K (int, optional) – The amount of nearest neighbors in the \(\delta\)-ball. Must be at least 8 (in order to guarantee a valid statistic) and the Default is K = 13. The continuity statistic avrg_eps_star is computed by taking the minimum result over all \(k \in K\).
theiler (int, optional) – Theiler window for excluding serial correlated points from neighbourhood. In sampling time units, Default is theiler = 1.
norm (str, optional) – The norm used for distance computations. Must be either ‘euclidean’ (Default) or ‘chebyshev’
alpha (float, optional) – Significance level for obtaining the continuity statistic avrg_eps_star in each embedding cycle (Default is alpha = 0.05).

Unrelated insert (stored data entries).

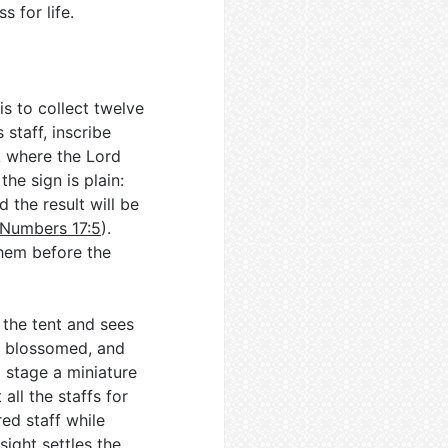
 for life.
is to collect twelve
 staff, inscribe
k where the Lord
he sign is plain:
 the result will be
Numbers 17:5
).
them before the
 the tent and sees
d, blossomed, and
 stage a miniature
 all the staffs for
red staff while
 sight settles the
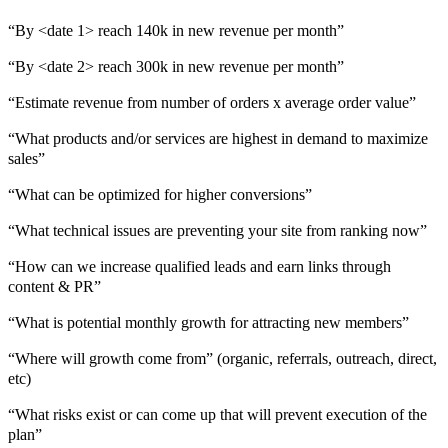
“By <date 1> reach 140k in new revenue per month”
“By <date 2> reach 300k in new revenue per month”
“Estimate revenue from number of orders x average order value”
“What products and/or services are highest in demand to maximize
sales”
“What can be optimized for higher conversions”
“What technical issues are preventing your site from ranking now”
“How can we increase qualified leads and earn links through
content & PR”
“What is potential monthly growth for attracting new members”
“Where will growth come from” (organic, referrals, outreach, direct,
etc)
“What risks exist or can come up that will prevent execution of the
plan”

p (float, optional) – Binominal p for obtaining the continuity statistic avrg_eps_star in each embedding cycle (Default is p = 0.5).
- Returns
avrg_eps_star – The continuity statistic avrg_eps_star for each of the M time series in s for the given trajectory specified by the general embedding parameters taus and js and for all delay values specified in delays.
- Return type
numpy.ndarray (len(delays), M)
See also
Notes
The full algorithm is too large to discuss here and written in detail in Ref. [pecora2007] and in summary in Ref. [kraemer2020] .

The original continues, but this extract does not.